The US State Department said it is willing to take a “flexible approach” on negotiations with North Korea, the Voice of America reported on Wednesday.
“We are willing to take a flexible approach to reach a balanced agreement on all the Singapore summit commitments,” a member of the US State Department spokesperson’s office was quoted as saying by the US broadcaster.
According to VOA, the official made the comments while explaining the department’s position on repeated criticism from Russia and China that Washington’s “maximum pressure” campaign on North Korea was unrealistic and not helping solve problems.
At their first summit in June 2018 in Singapore, US President Donald Trump and North Korean leader Kim Jong-un signed a joint statement in which the two countries agreed to commit to establishing new relations, build a lasting peace regime on the Korean Peninsula, work toward complete denuclearization of the Korean Peninsula and commit to recovering the remains of US soldiers in the North.
The State Department official did not elaborate on which areas the US would be flexible on, or what kind of actions by the North could lead to easing of sanctions, VOA said.
Top US officials have made similar remarks before.
Kelly Craft, US ambassador to the United Nations, said during a UN Security Council session in December last year that Washington is ready to be “flexible,” “take actions in parallel and “simultaneously take concrete steps” in North Korea’s denuclearization process.
In June last year, Stephen Biegun, then-US Special Representative for North Korea, said “both sides understand the need for a flexible approach.”
The State Department official also stressed the need for coordination with the US in South Korea’s efforts to improve bilateral ties with the North.
“The United States supports inter-Korean cooperation and coordinates with our ROK ally to ensure inter-Korean cooperation proceeds in lockstep with progress on denuclearization,” the official said, in regard to the Unification Ministry spokesman’s recent remarks that South Koreans’ individual tours to the North are not subject to consultations between Seoul and Washington.
The department had made the same comments last month when Foreign Minister Kang Kyung-wha said the Koreas could move ahead before US-North Korea talks proceed.
Meanwhile, the US Treasury Department said it will continue to focus on using “targeted financial measures” this year to deal with national security challenges including North Korea, Iran, Russia and Venezuela.
The department’s Office of Terrorism and Financial Intelligence said in its congressional budget justification report for the fiscal year 2021 that it has supported the US administration’s goal to achieve the final, fully verified denuclearization of North Korea by maintaining pressure on the country’s finances and economy.
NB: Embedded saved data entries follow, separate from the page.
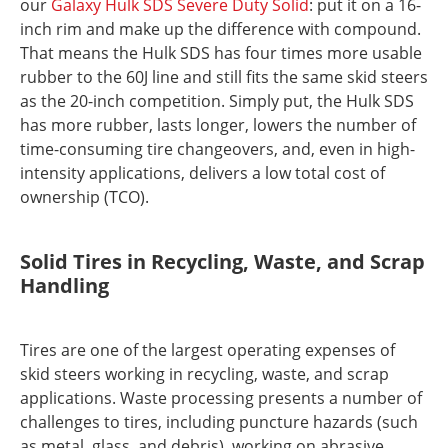
our
Galaxy Hulk SDS Severe Duty Solid
: put it on a 16-
inch rim and make up the difference with compound.
That means the Hulk SDS has four times more usable
rubber to the 60J line and still fits the same skid steers
as the 20-inch competition. Simply put, the Hulk SDS
has more rubber, lasts longer, lowers the number of
time-consuming tire changeovers, and, even in high-
intensity applications, delivers a low total cost of
ownership (TCO).
Solid Tires in Recycling, Waste, and Scrap
Handling
Tires are one of the largest operating expenses of
skid steers working in recycling, waste, and scrap
applications. Waste processing presents a number of
challenges to tires, including puncture hazards (such
as metal, glass, and debris), working on abrasive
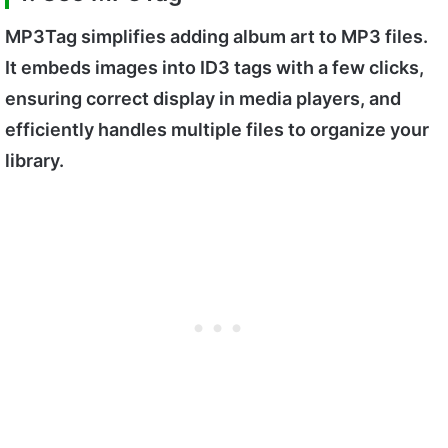
MP3Tag simplifies adding album art to MP3 files.
It embeds images into ID3 tags with a few clicks,
ensuring correct display in media players, and
efficiently handles multiple files to organize your
library.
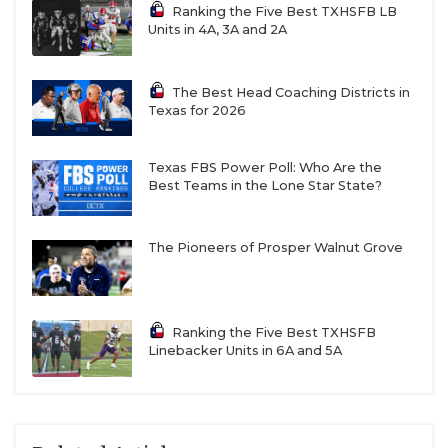
Ranking the Five Best TXHSFB LB
Units in 4A, 3A and 2A
The Best Head Coaching Districts in
Texas for 2026
Texas FBS Power Poll: Who Are the
Best Teams in the Lone Star State?
The Pioneers of Prosper Walnut Grove
Ranking the Five Best TXHSFB
Linebacker Units in 6A and 5A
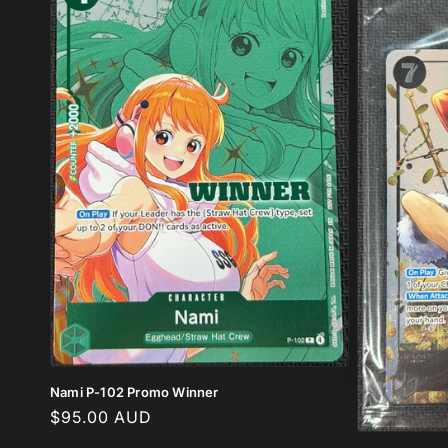
c
t
i
o
n
:
Nami P-102 Promo Winner
Regular
$95.00 AUD
price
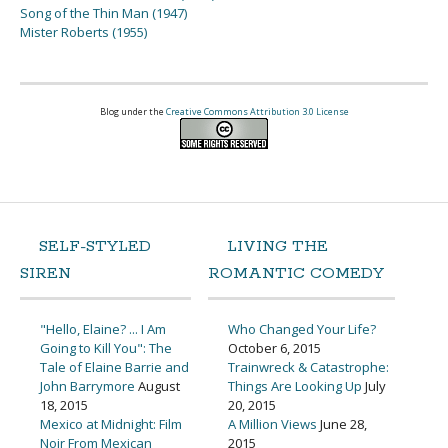
Song of the Thin Man (1947)
Mister Roberts (1955)
Blog under the
Creative Commons Attribution 3.0 License
SELF-STYLED
LIVING THE
SIREN
ROMANTIC COMEDY
"Hello, Elaine? ... I Am
Who Changed Your Life?
Going to Kill You": The
October 6, 2015
Tale of Elaine Barrie and
Trainwreck & Catastrophe:
John Barrymore
August
Things Are Looking Up
July
18, 2015
20, 2015
Mexico at Midnight: Film
A Million Views
June 28,
Noir From Mexican
2015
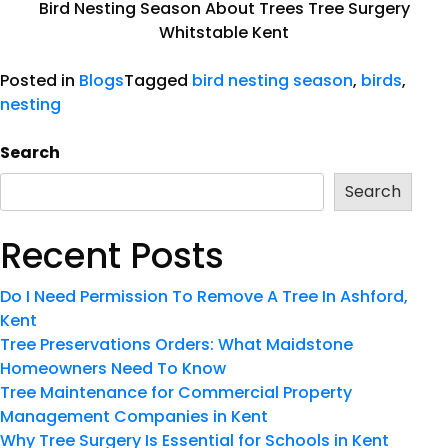
Bird Nesting Season About Trees Tree Surgery
Whitstable Kent
Posted in
Blogs
Tagged
bird nesting season
,
birds
,
nesting
Search
Search
Recent Posts
Do I Need Permission To Remove A Tree In Ashford,
Kent
Tree Preservations Orders: What Maidstone
Homeowners Need To Know
Tree Maintenance for Commercial Property
Management Companies in Kent
Why Tree Surgery Is Essential for Schools in Kent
To curb the North Korean threat, TFI said it deploys a variety of financial tools and authorities including sanctions, measures for anti-money laundering and countering the financing of terrorism.
TFI said in the report that it sanctioned more than 20 individuals, entities and vessels related to North Korea in the 2019.
The US Treasury has set aside an annual budget of $172.75 million for TFI in 2021, up 1.79 percent from the previous year.